On the topic of your development server, make sure it is binding to 0.0.0.0 or your internal IP address (e.g. 10.0.1.7) and not 127.0.0.1 (localhost). If your development server is bound to localhost it will not be able to accept connections that do not originate from your local machine. Lynr is built on a Ruby/Rack stack and by default the rackup command binds to 0.0.0.0. However, if you’re changing Ruby files you’re likely to be using something like shotgun which binds to 127.0.0.1 by default. shotgun accepts a -o option to change host, so shotgun -o 0.0.0.0 will change the host to which the ruby process binds. If you’re developing with Node.js the server.listen does the right thing (binding to 0.0.0.0) by default.

The last thing to do on your development machine is to make sure the OS firewall is either disabled or allowing connections by the unbound process and whatever process is running your site (ruby in my case). Firewall settings are found in System Preferences in the Security & Privacy panel on the Firewall tab. When the firewall is on the panel says ‘Firewall: On’ with a green dot.

If the firewall is on go into Firewall Options… and make sure the unbound and your server process have green dots saying ‘Allow incoming connections’.

Your development machine is now ready to respond to DNS requests and serve your application to devices on the network. The last thing we have to do is tell the devices to use your shiny new, local DNS server. I did this by changing my router settings to use my development machine for DNS queries first and Google Public DNS second. I have an Apple Airport Extreme so I was able to do this with the Airport Utility application.

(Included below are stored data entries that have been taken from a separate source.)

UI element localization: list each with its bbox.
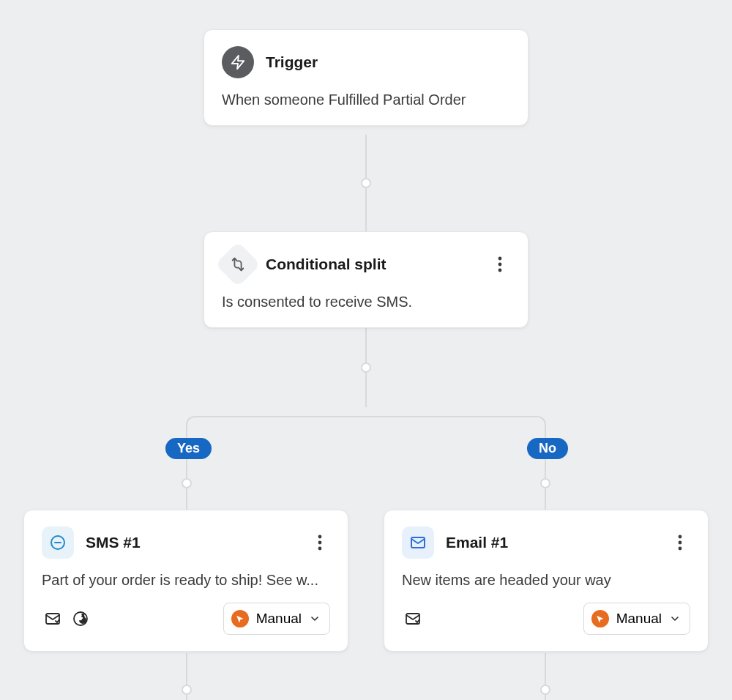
svg-point-1 xyxy=(498,257,502,261)
trigger-title: Trigger xyxy=(266,53,318,71)
connector-add-dot[interactable] xyxy=(182,478,192,488)
svg-point-6 xyxy=(318,535,322,539)
connector-add-dot[interactable] xyxy=(540,685,550,695)
svg-point-15 xyxy=(679,547,682,551)
smart-sending-icon xyxy=(42,608,64,630)
more-vertical-icon xyxy=(678,535,682,551)
chevron-down-icon xyxy=(309,613,321,625)
more-menu-button[interactable] xyxy=(670,532,690,553)
svg-point-2 xyxy=(498,263,502,267)
more-vertical-icon xyxy=(498,256,502,272)
send-mode-label: Manual xyxy=(256,611,302,627)
connector-line xyxy=(195,416,537,417)
more-menu-button[interactable] xyxy=(310,532,330,553)
send-mode-label: Manual xyxy=(616,611,662,627)
connector-add-dot[interactable] xyxy=(540,478,550,488)
connector-add-dot[interactable] xyxy=(361,178,371,188)
cursor-icon xyxy=(231,610,249,628)
flow-canvas[interactable]: { "trigger": { "title": "Trigger", "desc… xyxy=(0,0,732,700)
smart-sending-icon xyxy=(402,608,424,630)
bolt-icon xyxy=(222,46,254,78)
connector-add-dot[interactable] xyxy=(361,362,371,373)
svg-point-8 xyxy=(318,547,322,551)
email-icon xyxy=(402,526,434,559)
sms-icon xyxy=(42,526,74,559)
svg-marker-0 xyxy=(232,56,244,69)
trigger-card[interactable]: Trigger When someone Fulfilled Partial O… xyxy=(203,29,529,126)
sms-description: Part of your order is ready to ship! See… xyxy=(42,570,330,589)
connector-corner xyxy=(186,416,203,433)
send-mode-dropdown[interactable]: Manual xyxy=(223,603,330,635)
svg-point-3 xyxy=(498,269,502,272)
email-description: New items are headed your way xyxy=(402,570,690,589)
split-icon xyxy=(215,242,261,287)
connector-add-dot[interactable] xyxy=(182,685,192,695)
more-vertical-icon xyxy=(318,535,322,551)
quiet-hours-icon: z xyxy=(70,608,92,630)
split-description: Is consented to receive SMS. xyxy=(222,292,510,311)
email-card[interactable]: Email #1 New items are headed your way M… xyxy=(384,510,709,652)
send-mode-dropdown[interactable]: Manual xyxy=(583,603,690,635)
sms-card[interactable]: SMS #1 Part of your order is ready to sh… xyxy=(23,510,348,652)
branch-label-yes: Yes xyxy=(165,438,212,459)
svg-point-13 xyxy=(679,535,682,539)
branch-label-no: No xyxy=(527,438,568,459)
email-title: Email #1 xyxy=(446,534,508,551)
conditional-split-card[interactable]: Conditional split Is consented to receiv… xyxy=(203,231,529,328)
chevron-down-icon xyxy=(669,613,681,625)
cursor-icon xyxy=(591,610,609,628)
svg-point-14 xyxy=(679,541,682,545)
svg-point-7 xyxy=(318,541,322,545)
trigger-description: When someone Fulfilled Partial Order xyxy=(222,90,510,109)
connector-corner xyxy=(529,416,546,433)
more-menu-button[interactable] xyxy=(490,254,510,275)
svg-text:z: z xyxy=(82,613,84,617)
split-title: Conditional split xyxy=(266,256,386,273)
sms-title: SMS #1 xyxy=(86,534,141,551)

If you change the DNS settings on the router they will propogate to all devices connected to the network⁶ via that router.

The DNS server settings can also be changed one a device-by-device basis. On iOS 7, for example, go into Settings > Wi-Fi and tap the blue information circle next to your wireless connection. About two thirds of the way down the screen is a field which says DNS where you can add the internal IP address of your development machine.

If anyone knows how to change this on an individual Android device I’d appreciate it if you let me know.

I’ve been running this setup for a couple of days and I haven’t noticed any degraded network performance, even when my development machine is asleep and not able to serve DNS requests. This has been a huge win for me, vastly improving my workflow and front-end testing on devices.